Certains s'en frottent les mains en France, à commencer par les céréaliers de Beauce et de Navarre, dont les récoltes ont été plutôt abondante. La première céréale plantée dans l'hexagone est le blé, loin devant le maïs et l'orge. S'il a été relativement peu touché par la sécheresse américaine, son cours s'est également apprécié : cela s'explique par de mauvaises récoltes en Russie ou en Ukraine et par le fait qu'il peut servir de produit de substitution au maïs dans l'alimentation animale. Les producteurs de blé français peuvent espérer cette année une récolte d'environ 36 millions de tonnes, en hausse de 8% et leurs exportations pourraient s'élever à 4,8 milliards d'euros. Voilà au moins un poste où le déficit commercial ne menace pas la France !

A l'inverse, l'envolée du prix des céréales est dramatique pour les éleveurs et les producteurs de lait. "La situation est particulièrement catastrophique pour les éleveurs de volaille ou de porcs pour lesquels les coûts liés à l'alimentation en céréales et oléagineux représente entre 60 à 70% des dépenses totales et qui ont vu les prix grimper de 35 à 40% en quelques semaines", estime Benjamin Louvet. Cette hausse devra être répercutée rapidement dans la distribution, notamment dans les filières courtes comme le poulet, faute de quoi les producteurs devront tout simplement arrêter de produire.

Quels impacts pour le consommateur ?


Le consommateur verra certainement augmenter nettement le prix du lait et des produits laitiers, car la situation des producteurs était déjà tendue avant la crise. "Les produits de première transformation comme farine ou, dans une moindre mesure, les pâtes, subiront aussi un impact. En revanche, pour un produit de seconde transformation comme le pain, l'impact sera limité, le blé ne représentant que 5% des coûts environ", estime Benjamin Louvet.
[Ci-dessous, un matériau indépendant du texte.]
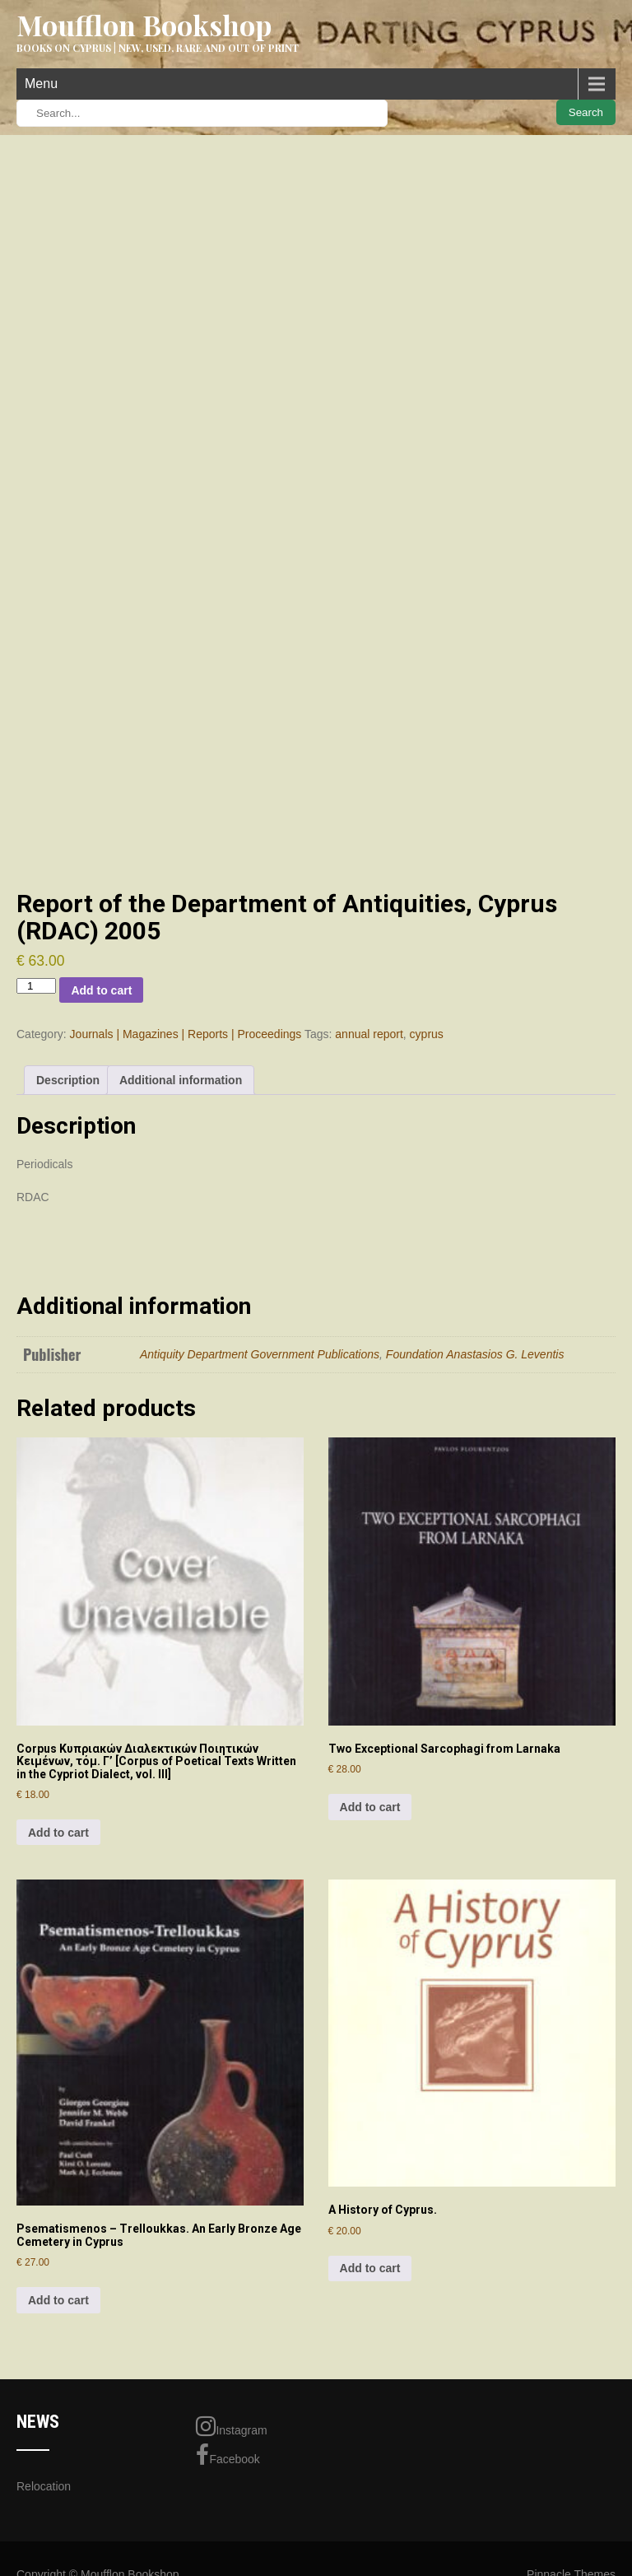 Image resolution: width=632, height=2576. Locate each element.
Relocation (43, 2486)
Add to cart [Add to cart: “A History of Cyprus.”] (370, 2268)
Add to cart (101, 990)
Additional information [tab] (180, 1080)
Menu (41, 84)
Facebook (227, 2455)
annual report (369, 1034)
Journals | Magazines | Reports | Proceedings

Peut-on espérer une sortie de crise rapide ? Pas si sûr, car les espoirs qui ressurgissaient avec l'ouverture de la saison des récoltes dans l'hémisphère sud pourraient être déçus. La mise en place récente de taxes à l'export sur le blé brésilien a ainsi conduit les producteurs à semer d'autres cultures. Quant à l'Australie, elle souffre à son tour, depuis plusieurs mois, d'un manque de précipitations sur sa zone de production occidentale de blé. Il faut encore ajouter une possible résurgence du phénomène climatique connu sous le nom de "El Nino", qui pourrait encore perturber les choses. Un malheur n'arrive jamais seul et une nouvelle hausse des prix n'est donc pas à exclure.

Pour calmer les prix du maïs, il y aurait bien une solution et c'est encore une fois l'Oncle Sam qui détient les clés. En effet, Benjamin Louvet révèle une chose pour le moins surprenante sur la destination du maïs made in USA : "le premier poste de consommation aux Etats-Unis est la production d'éthanol, les pétroliers étant contraints d'en incorporer au moins 10% dans l'essence commercialisée." Les soulager temporairement de cette obligation aurait un impact majeur sur les prix. Oui, mais le premier Etat américain producteur de maïs est l'Iowa, Etat clé pour l'élection présidentielle de novembre ! Il est donc bien difficile aujourd'hui pour Barack Obama de se mettre à dos les "farmers" en faisant pression sur leurs revenus. Dans un peu plus de deux mois, ce sera plus aisé.